Submitted to: Biochem Biophys Acta
Publication Type: Peer Reviewed Journal
Publication Acceptance Date: 5/16/2002
Publication Date: N/A
Interpretive Summary: This work describes experiments that have been conducted in an effort to better understand the mechanisms by which aflatoxins are produced by fungi. Aflatoxins are toxic and carcinogenic compounds often produced by the fungi, Aspergillus flavus and Aspergillus parasiticus, during growth on crops such as corn, peanuts, cottonseed, and treenuts. Because of the potential health risks, aflatoxin contamination of food and feed crops is also of great economic importance to farmers who cannot sell their crops due to strict domestic and international regulatory guidelines with regards to aflatoxin contamination. ARS scientists have succeeded in developing strains of Aspergillus parasiticus that no longer produce aflatoxins. These strains will serve as tools to aid in unraveling the mechanisms responsible for production of aflatoxin, which will in turn help to devise strategies for eliminating aflatoxin contamination of food and feed crops.
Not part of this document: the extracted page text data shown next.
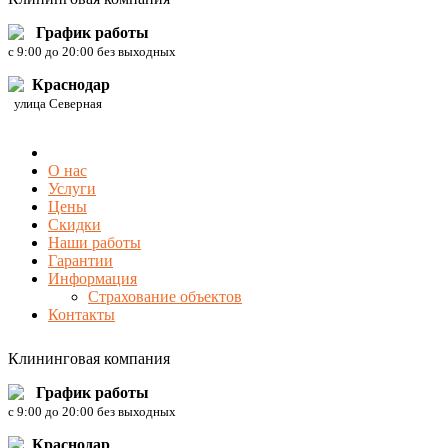
График работы
c 9:00 до 20:00 без выходных
Краснодар
улица Северная
О нас
Услуги
Цены
Скидки
Наши работы
Гарантии
Информация
Страхование объектов
Контакты
Клининговая компания
График работы
c 9:00 до 20:00 без выходных
Краснодар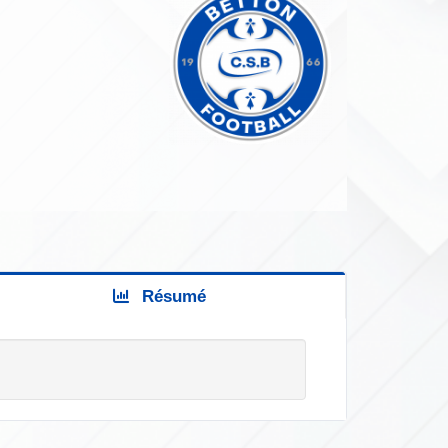
Résumé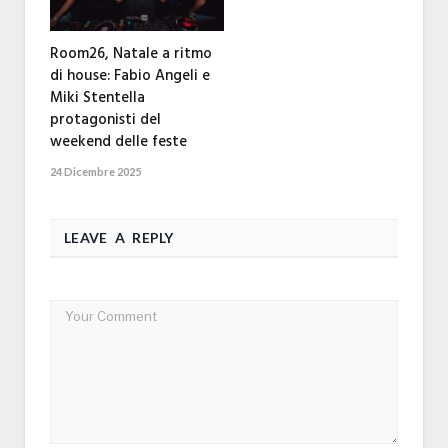
Room26, Natale a ritmo
di house: Fabio Angeli e
Miki Stentella
protagonisti del
weekend delle feste
24 Dicembre 2025
LEAVE A REPLY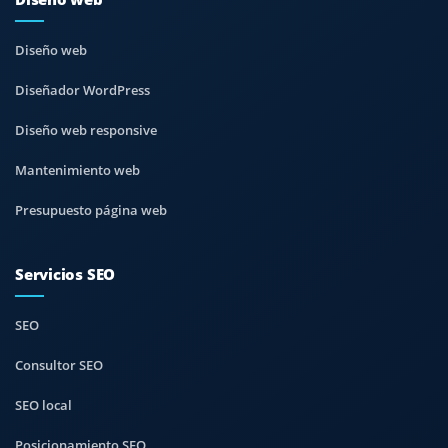
Diseño web
Diseñador WordPress
Diseño web responsive
Mantenimiento web
Presupuesto página web
Servicios SEO
SEO
Consultor SEO
SEO local
Posicionamiento SEO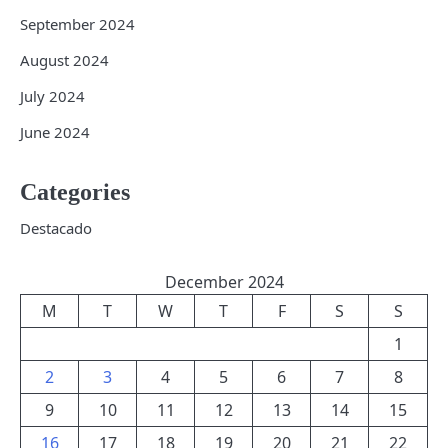
September 2024
August 2024
July 2024
June 2024
Categories
Destacado
December 2024
M
T
W
T
F
S
S
1
2
3
4
5
6
7
8
9
10
11
12
13
14
15
16
17
18
19
20
21
22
Technical Abstract: The genes required for the synthesis of aflatoxin (AF) in Aspergillus flavus, Aspergillus parasiticus, and sterigmatocystin (ST) in Aspergillus nidulans have been shown to be clustered on a chromosome in these fungi. Transcription of these genes is dependent upon the activity of the aflR gene, also present on the AF/ST gene cluster, which encodes a zinc binuclear cluster DNA-binding protein. While many strains of A. parasiticus have only one copy of aflR (aflR-1), a commonly used laboratory strain, SU-1, and others contain a second copy of this gene (aflR-2) which resides on a duplicated region of the aflatoxin gene cluster. Here we report on a series of experiments designed to determine if the second, non-cluster copy of aflR, designated aflR-2, is transcribed and translated as a functional protein. Transformation of niaD mutants of A. parasiticus SU-1 with a vector containing the aflatoxin cluster aflR gene disrupted by the niaD gene resulted in the isolation of numerous niaD+, aflatoxin-nonproducing transformants. Southern and northern hybridization analyses, thin layer chromatographic analysis of aflatoxins and aflatoxin precursors as well as ELISA assays of aflatoxin-nonproducers demonstrated that the aflatoxin gene cluster copy of aflR had been successfully inactivated. DNA sequence analysis showed that aflR-2 was capable of encoding a deduced 47 kDa protein; but northern and RT-PCR analysis indicated that aflR-2 was transcribed at extremely low levels compared to aflR-1 and mRNAs of aflatoxin pathway genes were not processed to their mature forms. Functional analysis of AflR-2 protein in a yeast system showed that it was not activating transcription.